Projects

Encrypted sharing filesystem

Symmetric encryption
Asymmetric encryption
PoC
Applied cryptography
Rust
State-of-Art security

PoC of an API server that allows users to create an account, upload encrypted files and directories. They are able to share it to each other. The server never know anything about what is upload as everything is encrypted with user secret.

Introduction

This project aims to develop an encrypted file management system with the possibility of sharing with one or more parties. The server never sees anything, all the content is encrypted and the connection is supposed to be encrypted using TLS 1.3. All the user secret are computed locally in client side.

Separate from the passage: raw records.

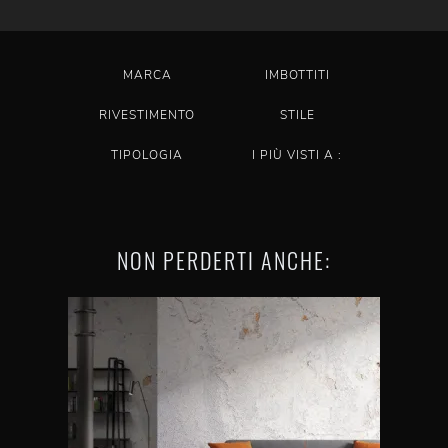
MARCA
IMBOTTITI
RIVESTIMENTO
STILE
TIPOLOGIA
I PIÙ VISTI A :
NON PERDERTI ANCHE:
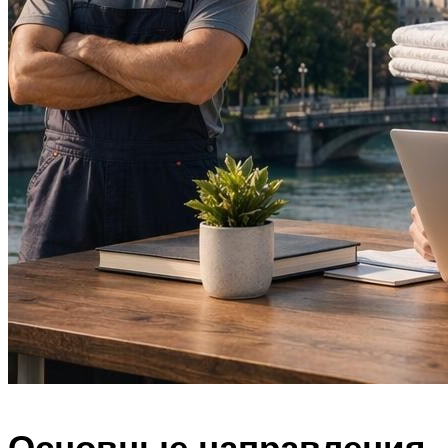
Основные направления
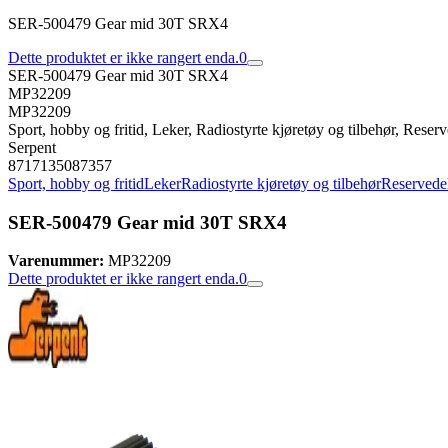
SER-500479 Gear mid 30T SRX4
Dette produktet er ikke rangert enda.
0
SER-500479 Gear mid 30T SRX4
MP32209
MP32209
Sport, hobby og fritid, Leker, Radiostyrte kjøretøy og tilbehør, Reserve
Serpent
8717135087357
Sport, hobby og fritid
Leker
Radiostyrte kjøretøy og tilbehør
Reservedele
SER-500479 Gear mid 30T SRX4
Varenummer:
MP32209
Dette produktet er ikke rangert enda.
0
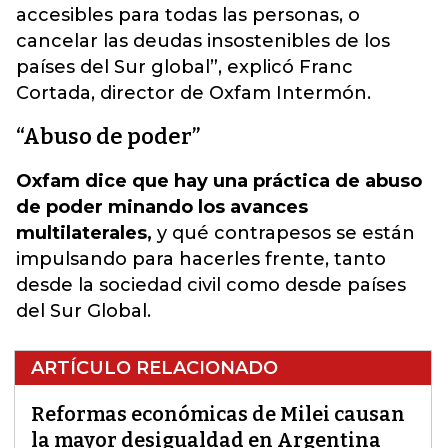
accesibles para todas las personas, o
cancelar las deudas insostenibles de los
países del Sur global”, explicó Franc
Cortada, director de Oxfam Intermón.
“Abuso de poder”
Oxfam dice que hay una práctica de abuso
de poder minando los avances
multilaterales,
y qué contrapesos se están
impulsando para hacerles frente, tanto
desde la sociedad civil como desde países
del Sur Global.
ARTÍCULO RELACIONADO
Reformas económicas de Milei causan
la mayor desigualdad en Argentina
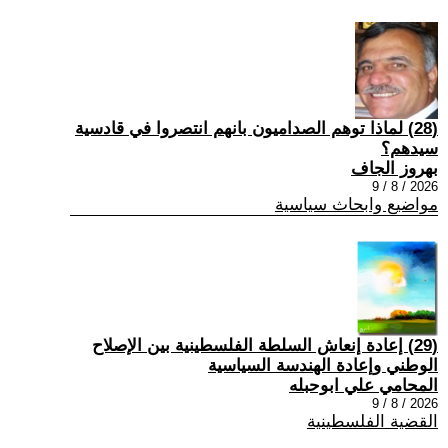
(28) ‏لماذا توهم الصداميون بانهم انتصروا في قادسية
سيدهم؟
بهروز الجاف
2026 / 8 / 9
مواضيع وابحاث سياسية
(29) إعادة إنعاش السلطة الفلسطينية بين الإصلاح
الوطني وإعادة الهندسة السياسية
المحامي علي ابوحبله
2026 / 8 / 9
القضية الفلسطينية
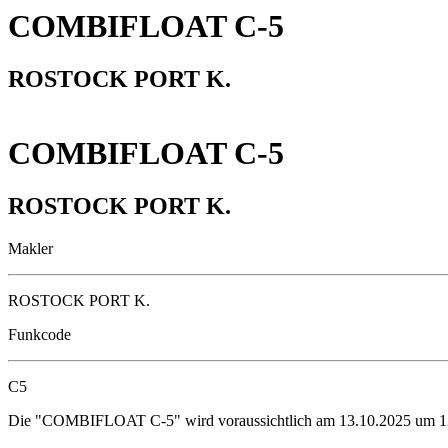
COMBIFLOAT C-5
ROSTOCK PORT K.
COMBIFLOAT C-5
ROSTOCK PORT K.
Makler
ROSTOCK PORT K.
Funkcode
C5
Die "COMBIFLOAT C-5" wird voraussichtlich am 13.10.2025 um 12:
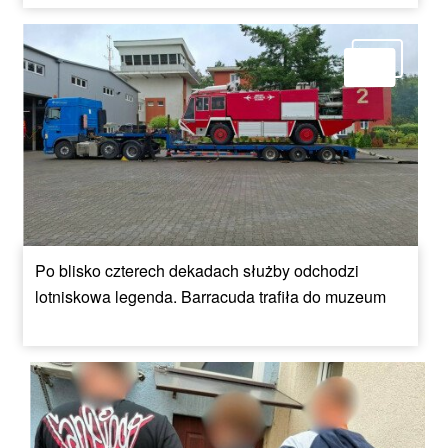
Po blisko czterech dekadach służby odchodzi
lotniskowa legenda. Barracuda trafiła do muzeum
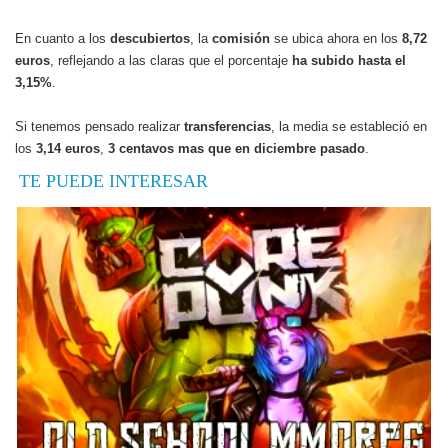
En cuanto a los
descubiertos
, la
comisión
se ubica ahora en los
8,72
euros
, reflejando a las claras que el porcentaje
ha subido hasta el
3,15%
.
Si tenemos pensado realizar
transferencias
, la media se estableció en
los
3,14 euros
,
3 centavos mas que en diciembre pasado
.
TE PUEDE INTERESAR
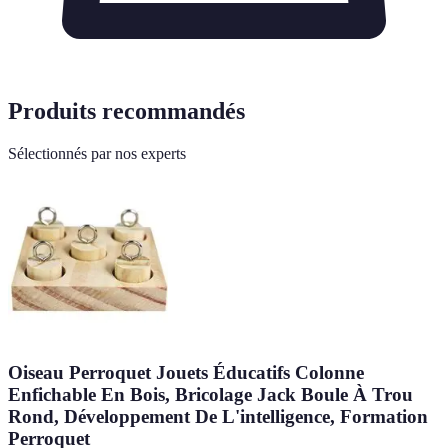
Produits recommandés
Sélectionnés par nos experts
Oiseau Perroquet Jouets Éducatifs Colonne
Enfichable En Bois, Bricolage Jack Boule À Trou
Rond, Développement De L'intelligence, Formation
Perroquet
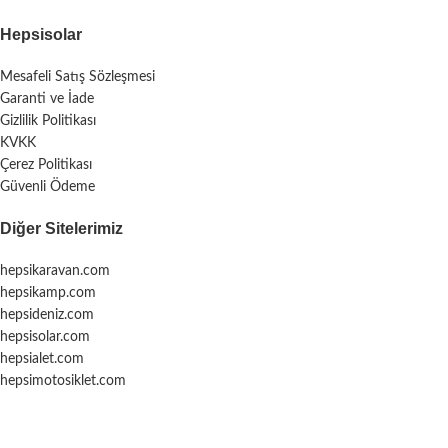
Hepsisolar
Mesafeli Satış Sözleşmesi
Garanti ve İade
Gizlilik Politikası
KVKK
Çerez Politikası
Güvenli Ödeme
Diğer Sitelerimiz
hepsikaravan.com
hepsikamp.com
hepsideniz.com
hepsisolar.com
hepsialet.com
hepsimotosiklet.com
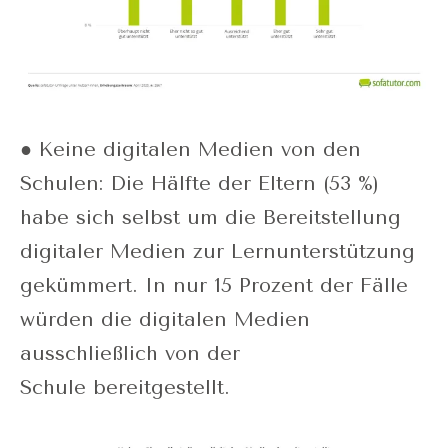
● Keine digitalen Medien von den
Schulen: Die Hälfte der Eltern (53 %)
habe sich selbst um die Bereitstellung
digitaler Medien zur Lernunterstützung
gekümmert. In nur 15 Prozent der Fälle
würden die digitalen Medien
ausschließlich von der
Schule bereitgestellt.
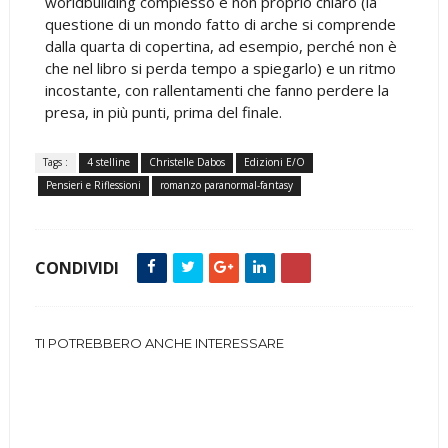
worldbuilding complesso e non proprio chiaro (la
questione di un mondo fatto di arche si comprende
dalla quarta di copertina, ad esempio, perché non è
che nel libro si perda tempo a spiegarlo) e un ritmo
incostante, con rallentamenti che fanno perdere la
presa, in più punti, prima del finale.
Tags :
4 stelline
Christelle Dabos
Edizioni E/O
Pensieri e Riflessioni
romanzo paranormal-fantasy
CONDIVIDI
TI POTREBBERO ANCHE INTERESSARE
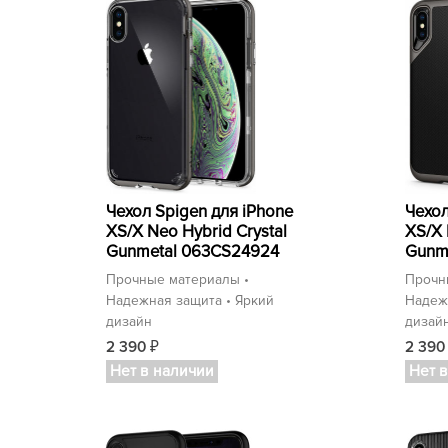
Чехол Spigen для iPhone
Чехол
XS/X Neo Hybrid Crystal
XS/X 
Gunmetal 063CS24924
Gunm
Прочные материалы •
Прочн
Надежная защита • Яркий
Надеж
дизайн
дизай
2 390
2 39
₽
Нет в наличии
Нет 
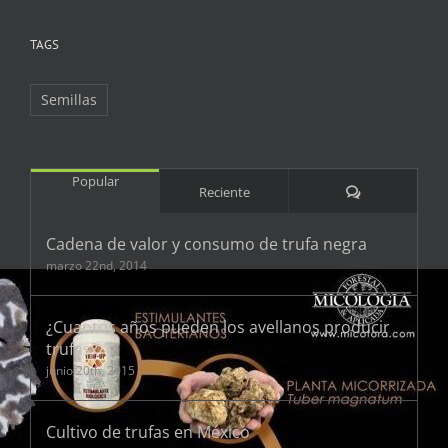
TAGS
Semillas
Popular
Comentarios
Reciente
Cadena de valor y consumo de trufa negra
marzo 22nd, 2014
¿Cuantos años pueden los avellanos producir
trufas?
junio 20th, 2015
Cultivo de trufas en México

This project has been full developed in Rust. You can get the code here :

Threat model

In this present case, we only consider active attackers. DoS is not considered.

Choice of algorithms

  • XChaCha20-Poly1305: This choice is justified by the X, which means extended compared to the IV; it is extended to 24 bytes instead of 12. Since the system is an encrypted file server, it is imperative to protect against active attackers, which is why authenticated encryption is chosen. In our case, each entity (file/folder) has a different key; a key cannot be used to encrypt two elements. Therefore, we want one. Furthermore, XChaChaPoly1305 is audited on cryptography.rs.
    • The IV is generated randomly with a CSPRNG, so it is subject to the birthday paradox. But in this implementation, the risk is minimal because the IV is 24 bytes, which means 12 bytes without any collision for a given key (very acceptable for us: 2^96 ciphertexts for one key).
    • Performance: the main calculation operation is XOR, which is not very resource-intensive. Here is a benchmark showing the performance of XChaCha20 compared to AES-GCM (with accelerated instructions). The result is as follows: XChaCha20 is faster without instructions than AES-GCM with instructions.
    • As this algorithm is a stream cipher the nonce never must be repeated. To avoid any issue, for each update of cipher, a new nonce will be randomly generated with a CSPRNG. In additional of that, it cover the case of untrusted filesystem (for exemple a malicious filesystem that backup every file changes).
  • RSA-OAEP: Valid for the future according to Ecrypt, and the RSA crate is audited on cryptography.rs.
    • Used for asymmetric encryption for file sharing between users.
    • The RSA crate is audited on cryptography.rs, and RSA-OAEP is IND-CCA against black-box adversaries, which corresponds to our case.
    • Key size chosen: 4096 bits, recommended for long-term protection according to keylength.com, as 3072 bits for coverage beyond 2030. Given the power of our current chips, I chose 4096 bits.
  • Argon2id: A hybrid version of argon2 that is resistant to side-channel attacks and GPU/FPGA attacks (increases the RAM usage).
    • Used to derive a secure password based on the user’s password.
      • Very popular and soon to replace PBKDF2 because it offers better protection, especially against side-channel attacks and RAM management. Moreover, it has won the competition.
      • Better security analysis than PBKDF2, Bcrypt, and Scrypt (see CAA courses).
      • Uses a base of Blake2 as a compression function, which is efficient according to the graph below.
  • Blake3 hashing function:
    • Faster than blake2
    • Used in several cryptocurrency projects.
    • Can be used KDF, MAC.
    • Every keys in the following architecture will be derived with blake3.
    • Peformance compared to other legacy hashing functions (from blake3 repository):

File system

Creating a folder

There are two possible scenarios:

  1. Creating the folder at the root of the user’s directory: a symmetric folder key of 32 bytes is generated with a CSPRNG, and this key is then encrypted with the user’s master key.
  2. Creating a folder in the hierarchy: a symmetric folder key of 32 bytes is generated with a CSPRNG, and this key is then encrypted with the parent folder’s key. If the folder is at the root, the owner’s master key is used to encrypt the directory’s master key.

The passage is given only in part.